The price tag for Proterra’s 40-foot all electric bus is only slightly higher than the hybrids, $799,000.
And according to Proterra, the lifetime savings of an all-electric bus versus a hybrid is about $250,000. That savings is split between saving on fuel and lower maintenance costs.
The electric buses are easier to maintain because they have 30 percent fewer parts than a traditional bus, regenerative braking means fewer brake repairs and the buses don’t require oil changes. Those efficiencies account for $135,000 of the overall savings.
But PSTA is in the midst of scraping pennies to avoid a looming budget shortfall that could force major spending cuts. Forking over more money for buses, even if there’s a lifetime net savings, may not be the most feasible thing.
“They’re talking about going from diesel hybrids, which is all they bought the last several years, to just diesel because the price tag is less,” said Sierra Club regional representative Phil Compton.
It’s a prime example of the theory that you have to spend money to save money and money is something PSTA is short on these days.
In that regard, the agency has no current intention of purchasing the all-electric buses. But that doesn’t mean the new high-tech design doesn’t make transit officials geek out a little.
“This bus, because it has basically much lower operating costs, the life cycle is a lower cost, so it’s certainly something we need to look at,” PSTA CEO Brad Miller said.
He acknowledged that footing the bill for buses with a higher price tag isn’t something the agency would be able to do on its own.
“In reality we probably would need to look at federal and state grants,” Miller said, noting most cities where electric buses run have used grant money to purchase them.
And Proterra founder Dale Hill recommends agencies start out with just 5-10 of the buses.
“Try those for a year or two and when they see that our fleet availability rate fleet wide is better than a diesel bus, when they see the maintenance costs are much lower, when they see their fuel bills, then they have the confidence to start expanding that fleet,” Hill said.
Hill founded Proterra in 2004.
“Our goal was to develop the bus of tomorrow,” he said.
And he may have done just that. In addition to having zero-emissions, meaning no tail pipe or exhaust, the buses are designed to be a more comfortable ride.
“When you look at the interior its designed almost like an aircraft, it’s light and airy, a lot off windows, high ceilings and it’s quiet,” said Proterra regional sales director Mike Hennessy.
The noise, or lack there of, is perhaps the most noticeable upgrade from more tradition diesel and diesel hybrids. A group of PSTA employees gathered around the bus just before it took off. Each marveled at how much noise the bus didn’t make.
“This bus is so quiet and so comfortable and to be on a full bus of people who are chatting and have someone talking from the front of the bus without having to use a megaphone like every other bus you’ve ever been on – it’s just very different,” the Sierra Club’s Compton said.
Compton plans to work with PSTA officials to encourage them to start buying up a few buses – six would be ideal, he said.

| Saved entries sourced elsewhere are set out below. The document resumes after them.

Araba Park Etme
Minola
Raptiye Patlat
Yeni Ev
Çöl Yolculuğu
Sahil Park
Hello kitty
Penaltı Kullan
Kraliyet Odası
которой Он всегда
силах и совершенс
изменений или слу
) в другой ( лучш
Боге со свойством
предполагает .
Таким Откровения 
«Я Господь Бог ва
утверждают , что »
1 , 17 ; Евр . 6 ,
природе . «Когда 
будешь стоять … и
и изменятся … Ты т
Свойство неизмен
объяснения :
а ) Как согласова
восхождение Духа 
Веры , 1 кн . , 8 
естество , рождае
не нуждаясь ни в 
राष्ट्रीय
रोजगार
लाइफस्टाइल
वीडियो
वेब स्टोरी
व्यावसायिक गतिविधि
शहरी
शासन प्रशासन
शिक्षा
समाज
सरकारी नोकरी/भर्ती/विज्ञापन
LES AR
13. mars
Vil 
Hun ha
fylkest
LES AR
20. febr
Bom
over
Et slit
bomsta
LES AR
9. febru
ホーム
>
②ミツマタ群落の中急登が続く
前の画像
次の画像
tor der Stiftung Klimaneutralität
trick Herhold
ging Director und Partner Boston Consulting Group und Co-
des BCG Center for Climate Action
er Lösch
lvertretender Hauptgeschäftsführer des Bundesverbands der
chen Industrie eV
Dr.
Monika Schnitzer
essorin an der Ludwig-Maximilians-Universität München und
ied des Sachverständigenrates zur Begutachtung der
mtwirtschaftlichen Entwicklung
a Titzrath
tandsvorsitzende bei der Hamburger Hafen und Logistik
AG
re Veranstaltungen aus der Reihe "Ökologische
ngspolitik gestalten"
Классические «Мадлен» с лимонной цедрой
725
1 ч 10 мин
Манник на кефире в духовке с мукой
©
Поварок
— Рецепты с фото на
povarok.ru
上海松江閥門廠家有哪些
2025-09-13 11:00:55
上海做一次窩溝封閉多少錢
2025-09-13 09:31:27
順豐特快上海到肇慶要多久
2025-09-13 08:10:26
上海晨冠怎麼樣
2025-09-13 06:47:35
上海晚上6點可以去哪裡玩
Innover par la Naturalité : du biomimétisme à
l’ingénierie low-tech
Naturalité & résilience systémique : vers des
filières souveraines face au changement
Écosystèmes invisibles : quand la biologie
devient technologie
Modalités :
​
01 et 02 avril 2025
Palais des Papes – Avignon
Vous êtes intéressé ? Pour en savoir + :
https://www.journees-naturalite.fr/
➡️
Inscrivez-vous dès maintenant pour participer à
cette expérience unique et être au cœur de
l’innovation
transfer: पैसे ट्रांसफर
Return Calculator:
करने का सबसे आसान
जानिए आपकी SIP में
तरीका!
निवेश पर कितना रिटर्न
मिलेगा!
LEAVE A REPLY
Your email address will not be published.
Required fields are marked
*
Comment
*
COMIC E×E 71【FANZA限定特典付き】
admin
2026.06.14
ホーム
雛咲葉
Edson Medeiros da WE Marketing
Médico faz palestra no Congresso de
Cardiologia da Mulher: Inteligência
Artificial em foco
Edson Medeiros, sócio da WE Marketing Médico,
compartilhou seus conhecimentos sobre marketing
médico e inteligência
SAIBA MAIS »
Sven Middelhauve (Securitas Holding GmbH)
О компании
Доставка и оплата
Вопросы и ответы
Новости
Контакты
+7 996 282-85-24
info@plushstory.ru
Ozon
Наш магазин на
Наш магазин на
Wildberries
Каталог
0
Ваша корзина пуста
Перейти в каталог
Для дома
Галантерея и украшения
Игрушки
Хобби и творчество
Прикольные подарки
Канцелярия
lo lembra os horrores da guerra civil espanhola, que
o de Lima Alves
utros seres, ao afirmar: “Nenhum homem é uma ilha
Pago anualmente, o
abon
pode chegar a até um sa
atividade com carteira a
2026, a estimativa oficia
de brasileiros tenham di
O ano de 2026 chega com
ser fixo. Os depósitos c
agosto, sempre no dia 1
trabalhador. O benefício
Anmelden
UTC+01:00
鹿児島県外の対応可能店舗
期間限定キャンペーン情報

“For taxpayers, I think we can see the benefit of having the best bus there is, the cleanest bus there is, the most pleasant bus to ride on and that costs us all less so we can have more of these on the road than any other kind of bus,” Compton added.
And Miller said it would be a nice addition in some areas.
“Because it doesn’t have incredibly long distances it can run it wouldn’t be very effective from Gulfport to Tarpon Springs on U.S. 19,” he said. “But it would be great as a circulator in downtown St. Pete or in Clearwater Beach.”
The federal Environmental Protection Agency is considering changes to smog standards that could have an impact on areas like Pinellas County.
“Pinellas may very well have to get in compliance with that new rule,” Compton said. “That’s going to be the case nationwide so I think the market for these is just going to explode.”